» **What the exercise asks**:
Your task is to copy each line of the listing that contains the word "auch".

» **Data provided**:
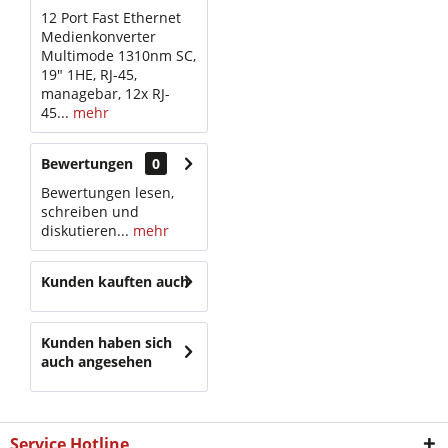
12 Port Fast Ethernet
Medienkonverter
Multimode 1310nm SC,
19" 1HE, RJ-45,
managebar, 12x RJ-
45...
mehr
Bewertungen
0
Bewertungen lesen,
schreiben und
diskutieren...
mehr
Kunden kauften auch
Kunden haben sich
auch angesehen
Service Hotline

» **Finished exercise**:
Kunden kauften auch
auch angesehen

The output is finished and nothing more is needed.